The sample image at the start of this article is an example of two-dimensional error diffusion.

=== Color error diffusion ===

The same algorithms may be applied to each of the red, green, and blue (or cyan, magenta, yellow, black) channels of a color image to achieve a color effect on printers such as color laser printers that can only print single color values.

However, better visual results may be obtained by first converting the color channels into a perceptive color model that will separate lightness, hue and saturation channels, so that a higher weight for error diffusion will be given to the lightness channel, than to the hue channel. The motivation for this conversion is that human vision better perceives small differences of lightness in small local areas, than similar differences of hue in the same area, and even more than similar differences of saturation on the same area.

For example, if there is a small error in the green channel that cannot be represented, and another small error in the red channel in the same case, the properly weighted sum of these two errors may be used to adjust a perceptible lightness error, that can be represented in a balanced way between all three color channels (according to their respective statistical contribution to the lightness), even if this produces a larger error for the hue when converting the green channel. This error will be diffused in the neighboring pixels.

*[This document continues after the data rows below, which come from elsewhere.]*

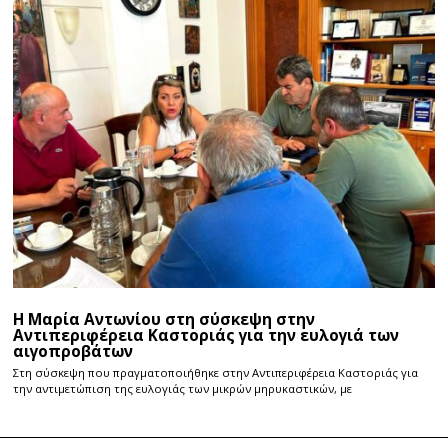
Η Μαρία Αντωνίου στη σύσκεψη στην
Αντιπεριφέρεια Καστοριάς για την ευλογιά των
αιγοπροβάτων
Στη σύσκεψη που πραγματοποιήθηκε στην Αντιπεριφέρεια Καστοριάς για
την αντιμετώπιση της ευλογιάς των μικρών μηρυκαστικών, με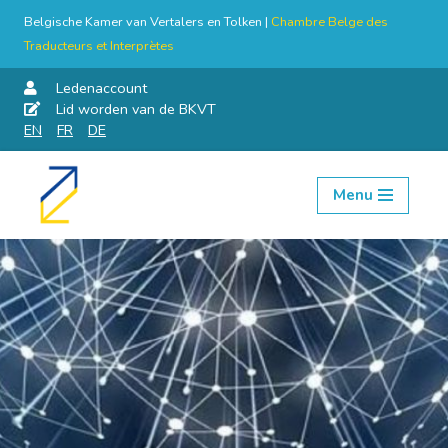
Belgische Kamer van Vertalers en Tolken |
Chambre Belge des
Traducteurs et Interprètes
Ledenaccount
Lid worden van de BKVT
EN
FR
DE
Menu
Skip
to
content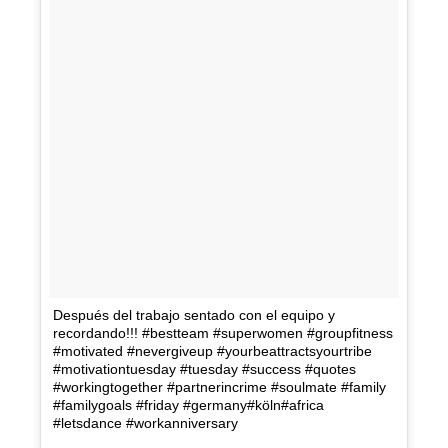
Después del trabajo sentado con el equipo y
recordando!!! #bestteam #superwomen #groupfitness
#motivated #nevergiveup #yourbeattractsyourtribe
#motivationtuesday #tuesday #success #quotes
#workingtogether #partnerincrime #soulmate #family
#familygoals #friday #germany#köln#africa
#letsdance #workanniversary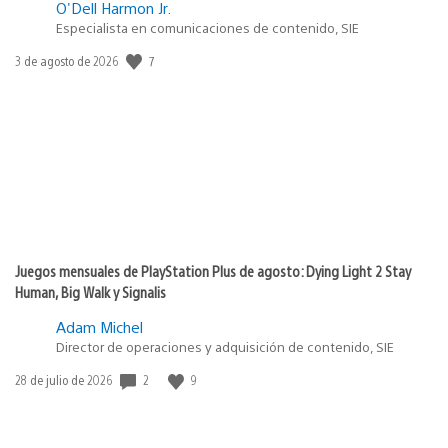
O'Dell Harmon Jr.
Especialista en comunicaciones de contenido, SIE
Fecha
7
3 de agosto de 2026
de
publicación:
Juegos mensuales de PlayStation Plus de agosto: Dying Light 2 Stay
Human, Big Walk y Signalis
Adam Michel
Director de operaciones y adquisición de contenido, SIE
Fecha
2
9
28 de julio de 2026
de
publicación: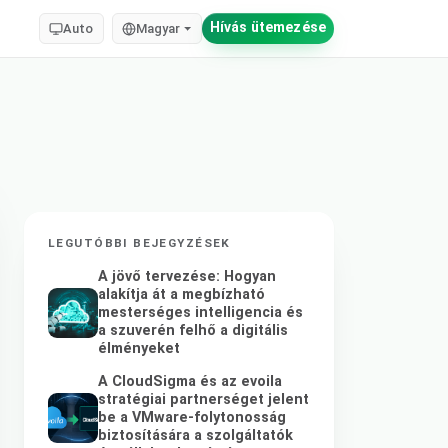
Hívás ütemezése
Auto
Magyar
LEGUTÓBBI BEJEGYZÉSEK
A jövő tervezése: Hogyan
alakítja át a megbízható
mesterséges intelligencia és
a szuverén felhő a digitális
élményeket
A CloudSigma és az evoila
stratégiai partnerséget jelent
be a VMware-folytonosság
biztosítására a szolgáltatók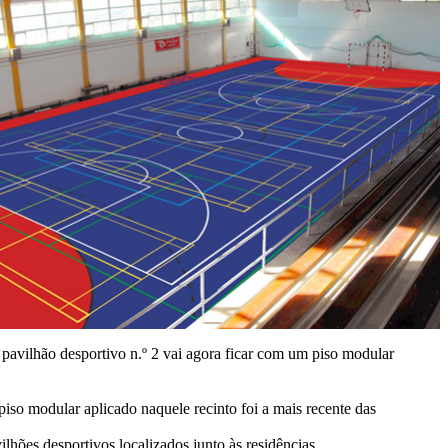
pavilhão desportivo n.º 2 vai agora ficar com um piso modular
iso modular aplicado naquele recinto foi a mais recente das
lhões desportivos localizados junto às residências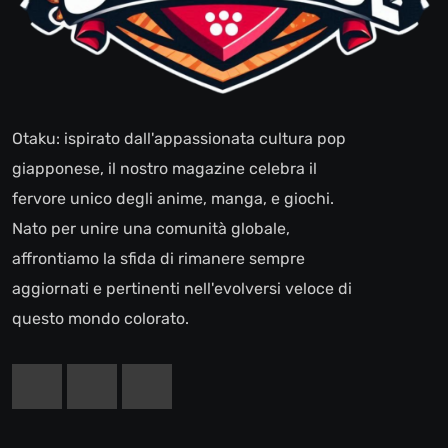
Otaku: ispirato dall'appassionata cultura pop
giapponese, il nostro magazine celebra il
fervore unico degli anime, manga, e giochi.
Nato per unire una comunità globale,
affrontiamo la sfida di rimanere sempre
aggiornati e pertinenti nell'evolversi veloce di
questo mondo colorato.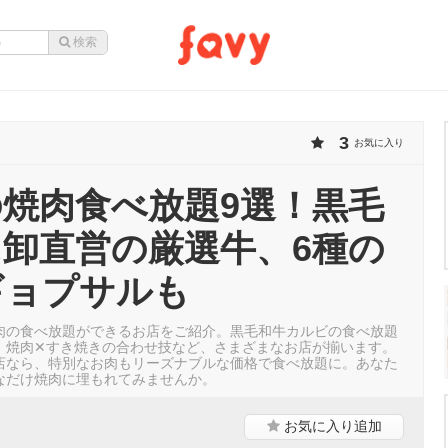
3
お気に入り
焼肉食べ放題9選！黒毛
卸直営の厳選牛、6種の
ギョプサルも
肉の食べ放題ができるお店をご紹介。黒毛和牛カルビの食べ放題
、焼肉✕すき焼きの合わせ技など、さまざまなお店が揃います。
店なら、特別なお肉もリーズナブルな価格で食べ放題に。あなた
なだけ焼肉に埋もれてみませんか。
お気に入り
追加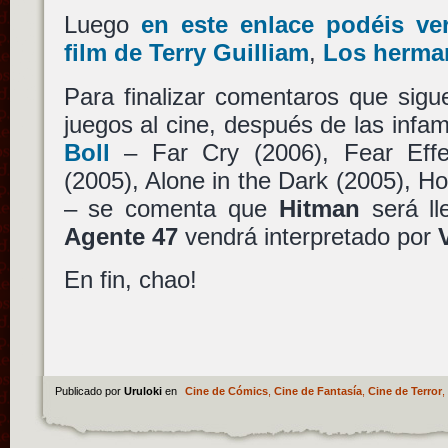
Luego
en este enlace podéis ver 
film de Terry Guilliam
,
Los herma
Para finalizar comentaros que sigu
juegos al cine, después de las infa
Boll
– Far Cry (2006), Fear Effe
(2005), Alone in the Dark (2005), H
– se comenta que
Hitman
será ll
Agente 47
vendrá interpretado por
En fin, chao!
Publicado por
Uruloki
en
Cine de Cómics
,
Cine de Fantasía
,
Cine de Terror
,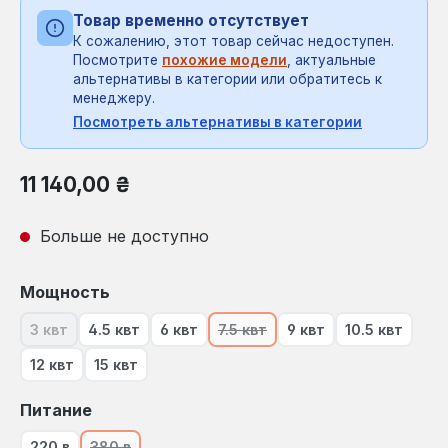
Товар временно отсутствует
К сожалению, этот товар сейчас недоступен.
Посмотрите
похожие модели
, актуальные
альтернативы в категории или обратитесь к
менеджеру.
Посмотреть альтернативы в категории
Обычная цена:
11 140,00 ₴
Больше не доступно
Выберите
Мощность
3 квт
4.5 квт
6 квт
7.5 квт
9 квт
10.5 квт
(В настоящее время эта опция недоступна.)
(В настоящее время эта опция
12 квт
15 квт
Выберите
Питание
220 в
380 в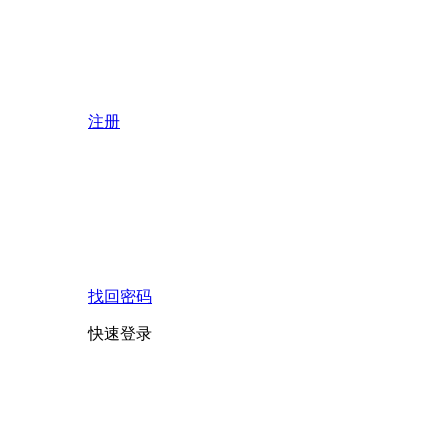
注册
找回密码
快速登录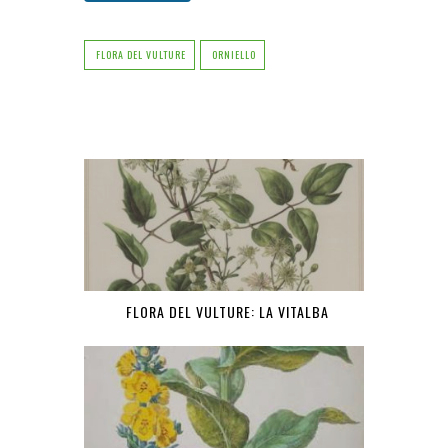
FLORA DEL VULTURE
ORNIELLO
FLORA DEL VULTURE: LA VITALBA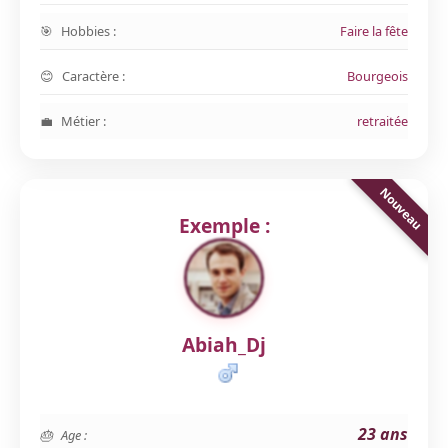
Hobbies :
Faire la fête
Caractère :
Bourgeois
Métier :
retraitée
Exemple :
Abiah_Dj
23 ans
Age :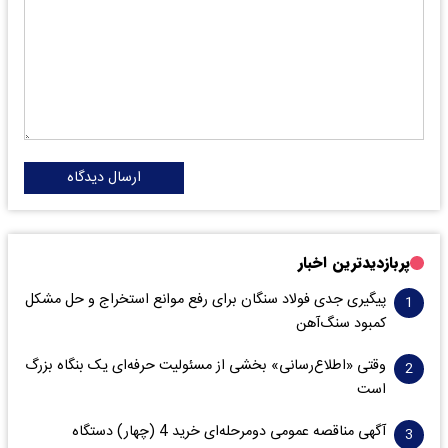
ارسال دیدگاه
پربازدیدترین اخبار
پیگیری جدی فولاد سنگان برای رفع موانع استخراج و حل مشکل
کمبود سنگ‌آهن
وقتی «اطلاع‌رسانی» بخشی از مسئولیت حرفه‌ای یک بنگاه بزرگ
است
آگهی مناقصه عمومی دومرحله‌ای خرید 4 (چهار) دستگاه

In addition, gamma correction may be needed on each of these perceptive channels, if they don't scale linearly with the human vision, so that error diffusion can be accumulated linearly to these gamma-corrected linear channels, before computing the final color channels of the rounded pixel colors, using a reverse conversion to the native non gamma-corrected image format and from which the new residual error will be computed and converted again to be distributed to the next pixels.

=== Error diffusion with several gray levels ===

Error Diffusion may also be used to produce output images with more than two levels (). This has application in displays and printers which can produce 4, 8, or 16 levels in each image plane, such as electrostatic printers and displays in compact mobile telephones. Rather than use a single threshold to produce binary output, the closest permitted level is determined, and the error, if any, is diffused as described above.

=== Printer considerations ===

Most printers overlap the black dots slightly, so there is not an exact one-to-one relationship to dot frequency (in dots per unit area) and lightness. Tone scale linearization may be applied to the source image to get the printed image to look correct.

=== Edge enhancement versus lightness preservation ===

When an image has a transition from light to dark, the error-diffusion algorithm tends to
make the next generated pixel be black. Dark-to-light transitions tend to result in the next
generated pixel being white. This causes an edge-enhancement effect at the expense of gray-level reproduction accuracy. This results in error diffusion having a higher apparent resolution than other halftone methods. This is especially beneficial with images with text in them, such as the typical facsimile.

This effect shows fairly well in the picture at the top of this article. The grass detail and the text on the sign is well preserved,
and the lightness in the sky, containing little detail. A cluster-dot halftone image of the same resolution would be much less sharp.